I started playing my guitar, my brother strumming quietly next to me, adding depth to the intro if the song.

"Um. My father wrote this song for Reggie when we were young. We hope you like it." I say quietly into the mic.

Come home early after class dont be hanging around the back of the schoolyard

I sing the opening lines of the song, trying not to cry.

Luke appears by me, he takes the guitar out of my hands and sits on the stage, his legs dangling over the edge. He starts strumming the song, doing his best to make sure that I dont have to do more than is required. He knows this is hard for me.

When mom and dad were fighting, or I saw dad hit mom it wasnt reggie I went to. He was in the thick of the situation, trying to shield me from it all. I didn't wanna make things harder than they were. I always went to luke, his mom would answer the door and she wouldnt even ask if I was okay, knowing I wasn't. She would just tell me that luke was in his room, or at the practice space.

He would hug me while I cried. He knew more about how I felt then reggie. He knew better than anyone. Better than my own father, the man whose place he took because my father couldn't pull him self together enough to be there for me.
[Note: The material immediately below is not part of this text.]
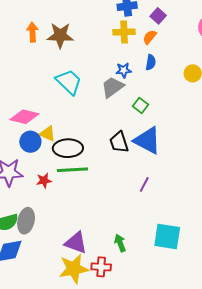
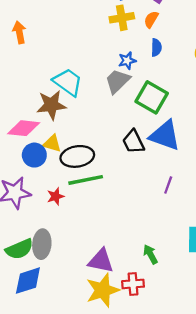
brown star: (60, 35) -> (51, 105), moved
green square: (141, 105) -> (152, 97), size x1.8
Reggie starts singing the chorus, knowing I'm too lost in the pain, the grief.

It don't make sense, but nevertheless
You gotta believe us, it's all for the best
It don't make sense
The way things go
Son you should know

Sometimes moms and dads fall out of love
Sometimes two homes are better than one
Some things you can't tell your sister 'cause she's still too young
Yeah you'll understand
When you love someone

Dad and mom were gonna get a divorce but then soon found that they needed each other, even though they weren't good for each other.

I was eight and reggie was ten. Dad made sure he knew that some things I didnt need to hear.

Reggie was broken up about it, I wasnt quite old enough to be fully aware of what was happening.

I start singing the second verse, making my self stop thinking, distracting myself.

There ain't no one here to blame
Nothing's going to change with your old friends
Your room will stay the same
'Cause you'll only be away on the weekends

It don't make sense but nevertheless
You gotta believe us, it's all for the best
It don't make sense
It don't add up
We'll always love you no matter what

Reggie takes over the chorus, making sure to look at me and smile. Trying to cheer me up, it works just a little.

Sometimes moms and dads fall out of love
Sometimes two homes are better than one
Some things you can't tell your sister 'cause she's still too young
Yeah you'll understand
When you love someone
When you love someone

Come home early after class
Don't be hanging 'round the back of the schoolyard
And if we're crying on the couch
Don't let it freak you out
This has been so hard

We look at ea h other, tears in our eyes, julie and Alex harmonizing behind us, luke playing the guitar, looking at me every so often, just to check and make sure I'm okay.
[Okay when its underlined they're singing together]

Sometimes moms and dads fall out of love
Sometimes the best intentions just ain't enough
Some things you can't tell your sister 'cause she's still too young
Yeah you'll understand
When you love someone
When you love someone
When you love someone
When you love someone

The crowd roars, I look around, seeing the thousands of people who are here for us.

Backing us up.

I smile, tears in my eyes.

Nick comes up on stage, security knowing who he is. He walks over to me and wraps an arm around me.

I used to find it scary that we could touch but now I lean into him. Needing the comfort.

Luke comes over and wraps an arm around me, going through the arm nick has around me. Julie stands on the other side of nick and reggie and alex stand next to luke, we all look at the crowd for a moment before bowing and huddling up into a group hug.

"I love you guys." I say.

"We love you too." Reggie and nick say in unison.

They both laugh and I cant help but smile.

Reggie likes nick. I think its cause hes the opposite of dad. He knows that means hes not going to go out of his way to hurt me.

Luke's on the fence about him but tolerates him because he makes me happy.

Julie is my number one fan and loves our relationship. Her and Luke hang out with us sometimes it's nice. And alex has always been my best friend.

I so glad I have them. Because with out them this world would swallow me whole.